Teresa Denton, MSW, Community Liaison. Teresa Denton has been the Community Liaison with the Mary Jane Underwood Stryker Institute for Service-Learning since the position was created five years ago. Before this she worked for four years with the Kalamazoo Public Schools (KPS) as coordinator for the district’s partnerships with Kalamazoo College and Western Michigan University.
Prior to her work with K-12 and higher education, Denton worked in the child welfare field in Grand Rapids and Kalamazoo. She received her Masters of Social Work (MSW) from the University of Michigan in 1986 and her undergraduate degree from Adrian College in 1984. While a student at Adrian College she participated in the Appalachian College Exchange Project, where she lived, attended college and worked in the Appalachian region. This service-learning experience as an undergraduate led her to seek a degree in social work. After receiving her MSW, Denton began her career in child welfare as an Adoption Specialist with D.A. Blodgett Services for Children and Families where she worked until she moved with her family to Kalamazoo fifteen years ago.
Denton began her involvement with KPS in 1994 when her oldest child began kindergarten in the district. In addition to her employment with KPS she has been involved as a volunteer and advocate for the district, serving as the president of the Woodward’s Parent Teacher Organization (PTO) and on various other building and district committees.

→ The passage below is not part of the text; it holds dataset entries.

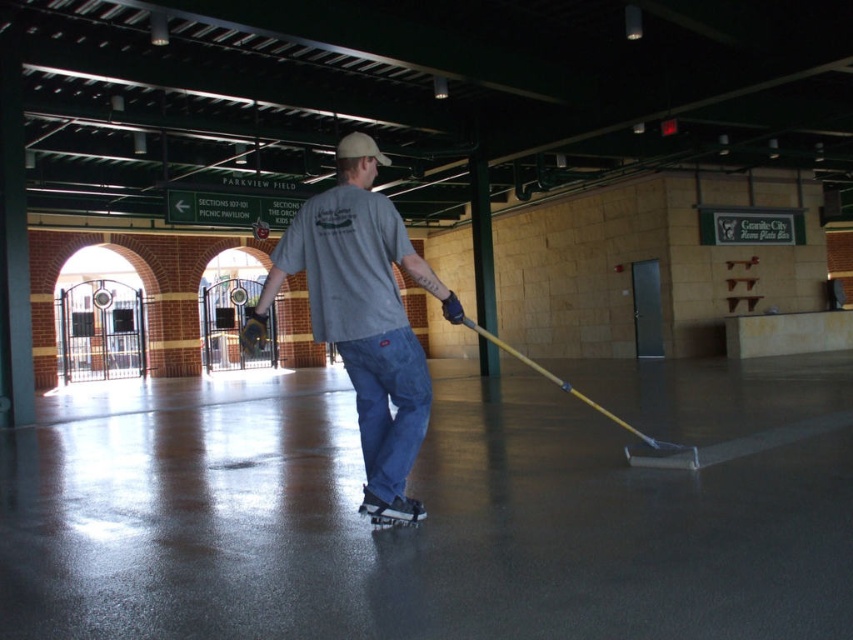 Question: Which point appears farthest from the camera in this image?

Choices:
 (A) (398, 355)
 (B) (393, 504)

Answer: (B)

Question: Which point is closer to the camera taking this photo?

Choices:
 (A) (375, 512)
 (B) (311, 230)

Answer: (B)

Question: Does denim pants at center have a lesser width compared to black rubber roller skate at center?

Choices:
 (A) yes
 (B) no

Answer: (B)

Question: Is denim pants at center positioned behind black rubber roller skate at center?

Choices:
 (A) yes
 (B) no

Answer: (B)

Question: Can you confirm if denim pants at center is thinner than black rubber roller skate at center?

Choices:
 (A) yes
 (B) no

Answer: (B) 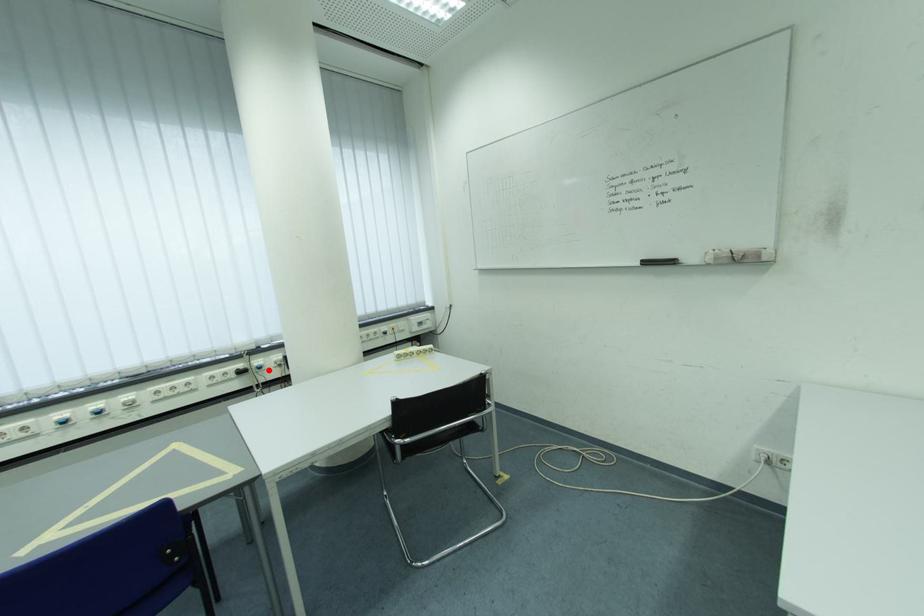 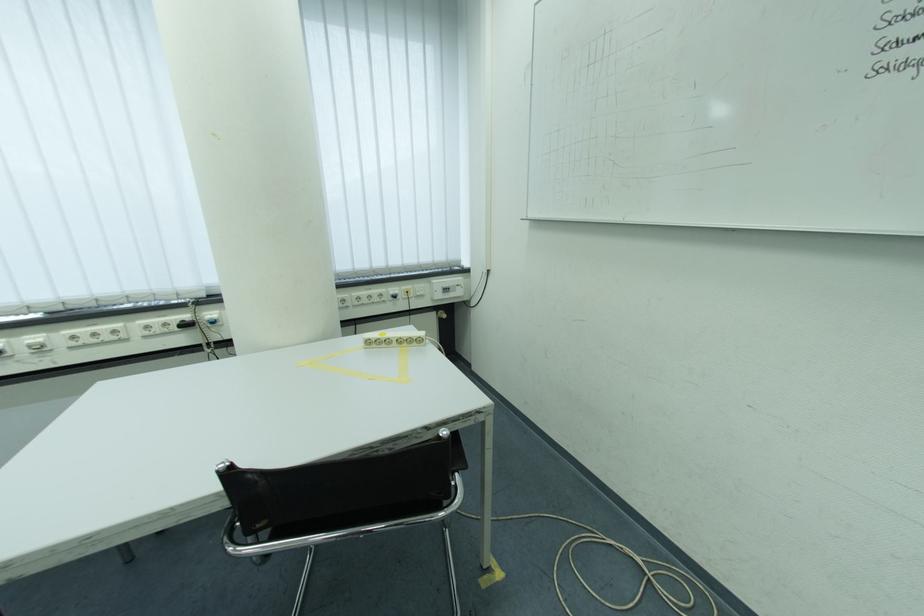 Find the pixel in the second image that matches the highlighted location in the first image.

(223, 325)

Breigh Montgmery, K ’06, BA. Art History, Post Graduate Fellow. Breigh Montgomery, K’06, is the Post Graduate Fellow for the Mary Jane Underwood Stryker Institute for Service-Learning at Kalamazoo College. Montgomery graduated with honors in the combined major of Art & Art History.
Combining art and social justice, Montgomery coordinated the Empty Bowls Project for her Senior Individualized Project (SIP). Empty Bowls is a project that uses art as a means to end world hunger and is intended to cross social, political, racial, religious, and age boundaries (www.emptybowls.net). Montgomery taught bowl-making workshops to students at the Woodward School for Technology & Research and Kalamazoo Central High School, Kalamazoo College students, and members at Ministry with Community. The bowls were then donated to an event where a simple meal of soup and bread was served in the bowls for a $10 minimum donation. Proceeds were donated to Heifer International and Kalamazoo Loaves and Fishes. Other community partners included the Kalamazoo Community Foundation, local restaurants, and Vandersalm’s Flowers.
During her Junior & Senior years at Kalamazoo College, Montgomery received a LaPlante Scholarship to coordinate one of the Institute for Service-Learning’s Civic Engagement Initiatives. Montgomery led the Literacy Tutor Program at The Woodward School for Technology & Research – one of the Institute’s partnerships with the Kalamazoo Public Schools. As a LaPlante Scholar, she trained, oriented, and scheduled 8-10 Kalamazoo College students each quarter to work as Literacy Tutors in K-3 classrooms. Before accepting a leadership position, Montgomery worked as a Literacy Tutor at The Woodward School for Technology & Research for two years.